Immune-mediated thrombocytopenia was the most common disease process that resulted in PC transfusion. PC was more frequently administered to animals with active hemorrhage rather than prophylactically, and most dogs had evidence of hemorrhage in multiple organ systems, particularly the GI tract and skin. PC transfusions typically appeared safe, and the median platelet count increased after transfusion.

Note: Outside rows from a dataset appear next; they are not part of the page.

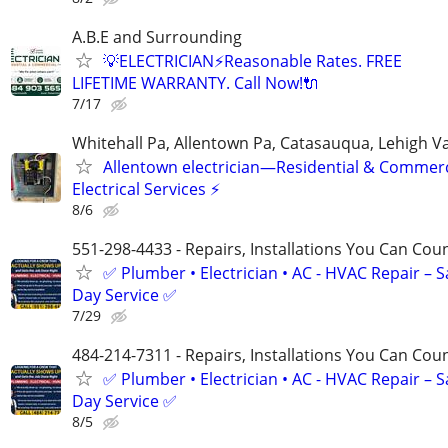
A.B.E and Surrounding
💡ELECTRICIAN⚡️Reasonable Rates. FREE
LIFETIME WARRANTY. Call Now!🔌
7/17
Whitehall Pa, Allentown Pa, Catasauqua, Lehigh Va
Allentown electrician—Residential & Commerc
Electrical Services ⚡
8/6
551-298-4433 - Repairs, Installations You Can Cou
✅ Plumber • Electrician • AC - HVAC Repair – 
Day Service ✅
7/29
484-214-7311 - Repairs, Installations You Can Cou
✅ Plumber • Electrician • AC - HVAC Repair – 
Day Service ✅
8/5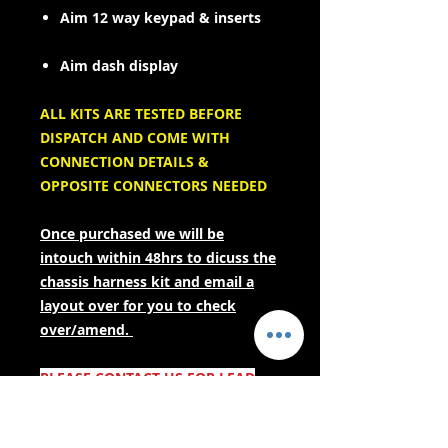
Aim 12 way keypad & inserts
Aim dash display
ALL KITS ARE TESTED BEFORE
DISPATCH AND COME WITH
CONNECTION DETAILS &
OPPOSITE CONNECTORS NEEDED
Once purchased we will be
intouch within 48hrs to dicuss the
chassis harness kit and email a
layout over for you to check
over/amend.
PLEASE CONTACT US FOR LEAD
TIMES BEFORE PURCHASING IF
YOUR NEEDING URGENTLY! AS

描述犬类接受血小板浓缩液(PC)输注时的患者特征、潜在疾病过程、临床结局、输血剂量和类型(治疗性或预防性)、血小板计数变化以及不良事件。
回顾性研究。
大学教学医院。
共149只犬,代表189次PC输血事件。
无。
在该群体中,149只犬中有39只(26.2%)被诊断为原发性免疫性血小板减少症,149只中有22只(14.8%)骨髓生成减少,149只中有12只(8.0%)在大量输血期间接受PC,149只中有3只(2.0%)患有先天性血小板病,149只中有59只(39.6%)因其他原因出现严重血小板减少,149只中有14只(9.4%)因各种原因接受输血但未记录有严重血小板减少。在149只犬中有117只(78.5%)观察到>1个出血部位。最常见的出血部位是胃肠道(GI),149只中有89只(59.7%);皮肤,149只中有78只(52.3%)。总体出院存活率为59.1%(88/149)。每次输血事件的PC中位剂量为每10千克体重0.8单位(范围:0.2 - 6.7)。在189次事件中,189次中有29次(15.7%)为预防性输血,189次中有158次(83.6%)为治疗性输血。在189次输血事件中有99次,可在24小时内获得配对的输血前和输血后血小板计数。血小板计数的中位变化为5.0×10⁹/L(5000/μL;范围:-115×10⁹/L至158×10⁹/L [-115,000至158,000/μL]);输血后血小板计数显著高于输血前(P < 0.0001)。预防性输血组输血后血小板计数的增加大于治疗性输血组(P = 0.0167)。在168次事件中有2次(1.2%)怀疑发生输血反应。
免疫性血小板减少症是导致PC输血的最常见疾病过程。PC更常用于有活动性出血的动物而非预防性使用,且大多数犬有多个器官系统出血的证据,尤其是胃肠道和皮肤。PC输血通常看起来是安全的,输血后血小板计数中位数增加。